As for which camera, I'll pretty much echo everyone else and say either Canon or Nikon (I'm a Canon-ite myself..have a 5D, 10D, and SD1000 P&S on the digital side, and an A1 and an Elan II on the film side). They've all taken some good use/abuse without a hitch.


----------



## Greg Alsobrook (Apr 2, 2007)

I've had great experiences with B&H also.


----------



## Jason Nipp (Jun 10, 2004)

Thanks everyone for the great feedback and assistance.

I spent 2 hours today playing with a D60 and XSi.

And apologies to the Canon-ites... but I liked the feel and the images I took with the D60 over those I took with the XSi.

Only drawback so far is that there appears to be a back order issue with the 55-200mm Nikkor VR lens. All the stores in my area are on back order.


I would really love that 18-300mm lens.... but $700.... Na.... can't do it....


----------



## barryb (Aug 27, 2007)

http://www.engadget.com/2009/04/14/nikon-d5000-articulates-its-way-into-reality/


----------



## Grentz (Jan 10, 2007)

Jason Nipp said:


> Thanks everyone for the great feedback and assistance.
> 
> I spent 2 hours today playing with a D60 and XSi.
> 
> ...


Different strokes for different folks 

It is all what you are comfortable with, no shame in picking one or the other!


----------



## Richard King (Mar 25, 2002)

> I liked the feel and the images I took with the D60 over those I took with the XSi.
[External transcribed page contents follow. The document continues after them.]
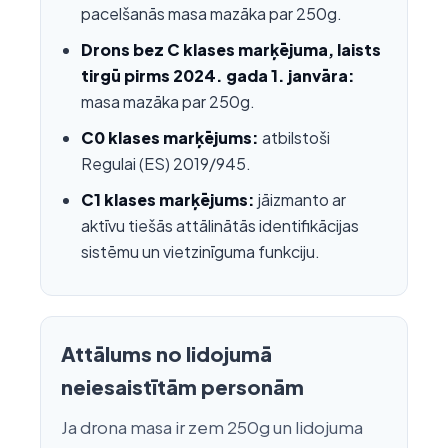
pacelšanās masa mazāka par 250g.
Drons bez C klases marķējuma, laists
tirgū pirms 2024. gada 1. janvāra:
masa mazāka par 250g.
C0 klases marķējums:
atbilstoši
Regulai (ES) 2019/945.
C1 klases marķējums:
jāizmanto ar
aktīvu tiešās attālinātās identifikācijas
sistēmu un vietzinīguma funkciju.
Attālums no lidojumā
neiesaistītām personām
Ja drona masa ir zem 250g un lidojuma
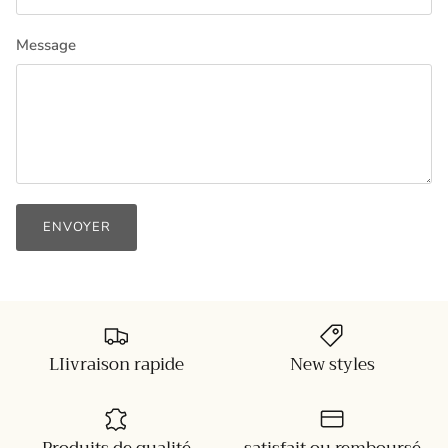
Message
ENVOYER
LIivraison rapide
New styles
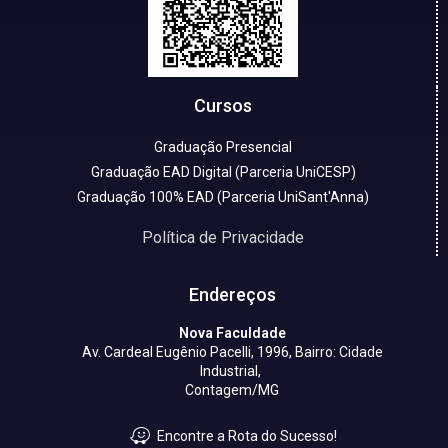
Cursos
Graduação Presencial
Graduação EAD Digital (Parceria UniCESP)
Graduação 100% EAD (Parceria UniSant'Anna)
Política de Privacidade
Endereços
Nova Faculdade
Av. Cardeal Eugênio Pacelli, 1996, Bairro: Cidade
Industrial,
Contagem/MG
Encontre a Rota do Sucesso!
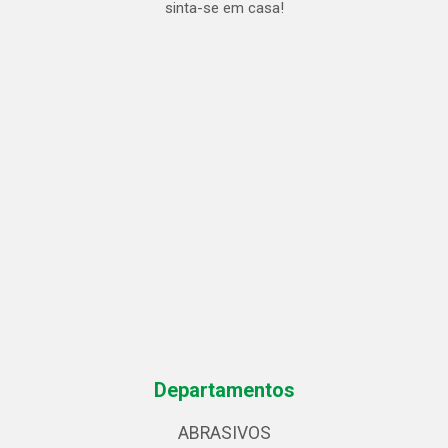
sinta-se em casa!
Departamentos
ABRASIVOS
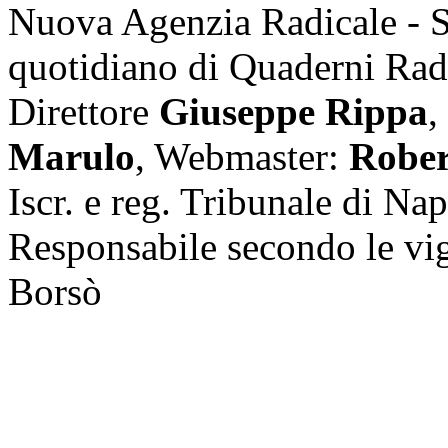
Nuova Agenzia Radicale - 
quotidiano di Quaderni Rad
Direttore
Giuseppe Rippa
,
Marulo
, Webmaster:
Rober
Iscr. e reg. Tribunale di Na
Responsabile secondo le vi
Borsò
I feel highly insulted.  Congrats on the purchase. I'm sure you will enjoy for many years.


----------



## Jason Nipp (Jun 10, 2004)

A friend helped me get into consumer reports online. And they actually did rate the XSi 6 points better than the D60, and gave it higher marks on ease of use.

Well ok, but I think every review is done from perceived value anyhow. I like the placement of the controls on the D60, and it just felt better physically in my hands. We all know control and comfort will lead to better pictures than any amount of color charts.... well at least in my opinion.


----------



## Rob-NovA (Jan 10, 2008)

Jason Nipp said:


> A friend helped me get into consumer reports online. And they actually did rate the XSi 6 points better than the D60, and gave it higher marks on ease of use.
> 
> Well ok, but I think every review is done from perceived value anyhow. I like the placement of the controls on the D60, and it just felt better physically in my hands. We all know control and comfort will lead to better pictures than any amount of color charts.... well at least in my opinion.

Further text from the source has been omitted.